30 December 2008

overhead, without any fuss, the stars were going out


  • Arthur C. Clarke wrote, in addition to many books, stories & such, 2001: A Space Odyssey (along w/ Kubrick). Apparently very unhappy with how it all turned out, poor Art. I myself have not yet seen it; holding out until I can see it on the big screen.

  • Charlton Heston. Had he not starred in one of the best films of all time I might not have such a tender spot for the ol' curmudgeon (Michael Moore's melodramatic exploitation of the early-Alzheimer's era Chuck likely contributed to the smooshiness).

  • Albert Hoffman. What my teenage years would have been like without the work of this man, I can't say. Died a centenarian. Believed that natural scientists could not avoid becoming mystics. Worked in cycle after cycle with ergot fungus, one compound resulting in methergine, an effective treatment for puerperal hemorrhage. The 25th compound was lysergic acid diethylamide. [Interestingly, during my own puerperal strife I had a healthy injection of methergine that resulted in reminiscent physical sensations, sans psychedelia. Now *that* was trippy.]

  • David Foster Wallace. No, I have not read Infinite Jest, and I'm not sure I'll ever read it in its entirety. But I appreciate that he did nearly everything, including writing, including tennis, and hanging himself (though this is the work I would have preferred he leave off in favor of writing another article for Gourmet about lobster season). Though I will never, ever appreciate the endless "brightest stars are always horribly tormented" eulogistic ranting all over the internet.

  • Martha. I miss her.

24 December 2008

barf on xmas eve

  • Discussing forming a sibling book club; Brother suggests Vonnegut. I say 'Vonnegut makes me barf', and continue with the ways in which Vonnegut makes me barf, until Brother misunderstands and thinks my discourse includes the phrase 'insolent barf'. Someone else contributes 'insouciant barf'. Ultimately decide on a Cormac McCarthy novel. More on that, later.

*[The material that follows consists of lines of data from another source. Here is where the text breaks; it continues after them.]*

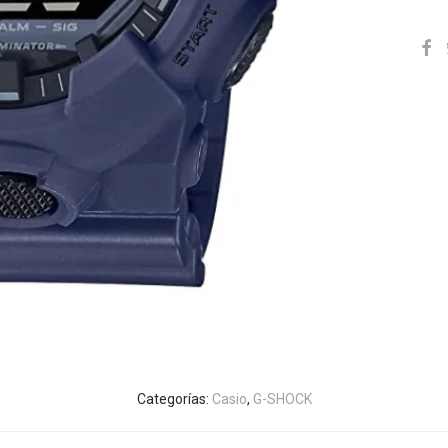
Categorías:
Casio
,
G-SHOCK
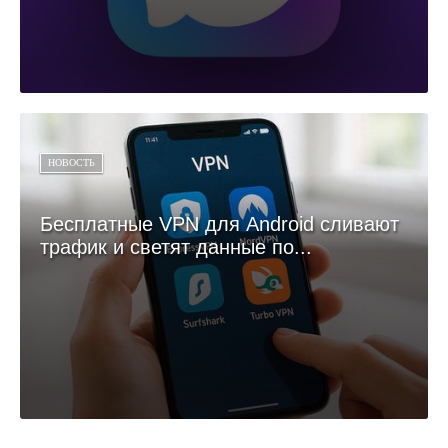
НОВОСТЬ
Бесплатные VPN для Android сливают
трафик и светят данные по...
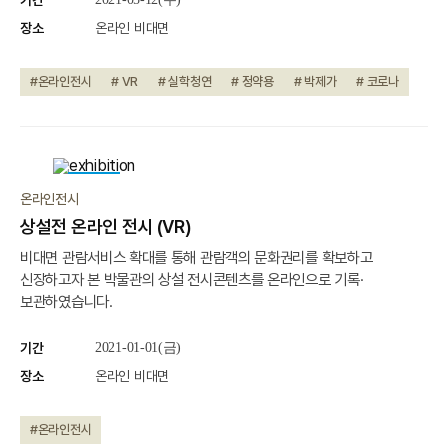
기간
장소
온라인 비대면
#온라인전시
# VR
# 실학청연
# 정약용
# 박제가
# 코로나
진행중
온라인전시
상설전 온라인 전시 (VR)
비대면 관람서비스 확대를 통해 관람객의 문화권리를 확보하고
신장하고자 본 박물관의 상설 전시콘텐츠를 온라인으로 기록·
보관하였습니다.
기간
2021-01-01(금)
장소
온라인 비대면
#온라인전시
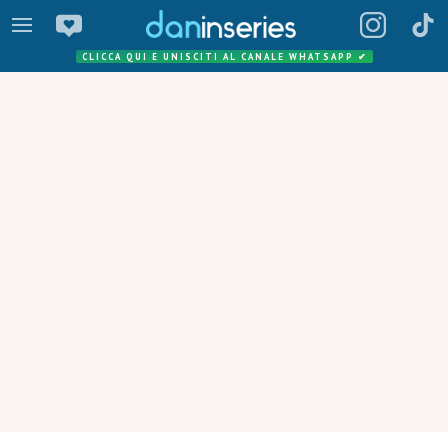
CLICCA QUI E UNISCITI AL CANALE WHATSAPP
✔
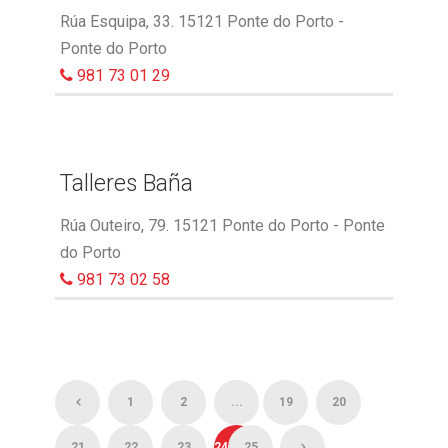
Rúa Esquipa, 33. 15121 Ponte do Porto -
Ponte do Porto
981 73 01 29
Talleres Baña
Rúa Outeiro, 79. 15121 Ponte do Porto - Ponte
do Porto
981 73 02 58
1
2
...
19
20
21
22
23
24
25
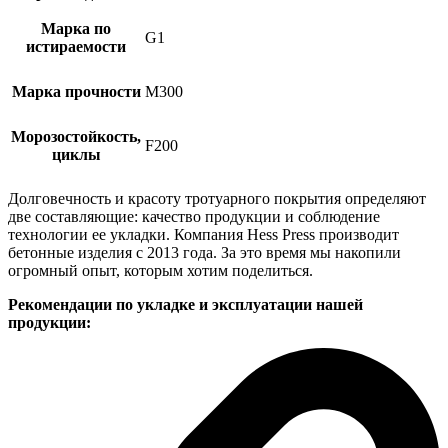
Марка по
G1
истираемости
Марка прочности
M300
Морозостойкость,
F200
циклы
Долговечность и красоту тротуарного покрытия определяют
две составляющие: качество продукции и соблюдение
технологии ее укладки. Компания Hess Press производит
бетонные изделия с 2013 года. За это время мы накопили
огромный опыт, которым хотим поделиться.
Рекомендации по укладке и эксплуатации нашей
продукции:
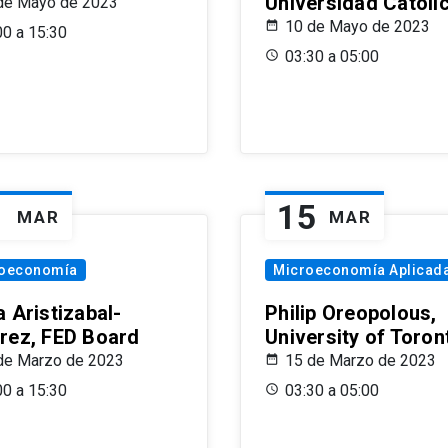
Universidad Católi
de Mayo de 2023
10 de Mayo de 2023
00 a 15:30
03:30 a 05:00
1
15
MAR
MAR
oeconomía
Microeconomía Aplicad
 Aristizabal-
Philip Oreopolous,
rez, FED Board
University of Toron
de Marzo de 2023
15 de Marzo de 2023
00 a 15:30
03:30 a 05:00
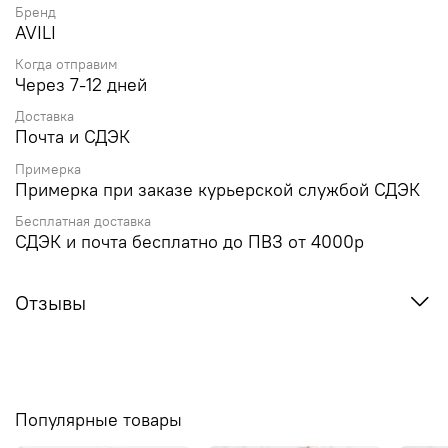
Бренд
AVILI
Когда отправим
Через 7-12 дней
Доставка
Почта и СДЭК
Примерка
Примерка при заказе курьерской службой СДЭК
Бесплатная доставка
СДЭК и почта бесплатно до ПВЗ от 4000р
Отзывы
Популярные товары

  • After the discussion including insouciant barf, the topic turns to food, and Father invokes The Beets and The Peas. Reminiscent of last year's culinary challenge of creating a dish using mushrooms and grapefruit, Brother presents another culinary challenge using the aforementioned barforifics. More on that, later.

  • I suggest to Manfriend we make a pleasure trip to Costco: Interesting exercise in patience, people watching, and manipulating the emotional states of shoppers by making unexpected eye contact with strategic facial expressions ensuing. Plus there's all the stuff to look at. Purchase a large quantity of toilet paper. Manfriend is more animated with the shopping cart than expected, but no one is insulted. The scrapbook supply aisle reeks of a recent barfing. All in all a pleasant excursion.

  • Withered Leg Reunion. Decide that some songs could be comprised of the title sung over and over and over, with generous refrains of "Oh Lord!" To make this topical, we should definitely do a number about barfing. And The Lord.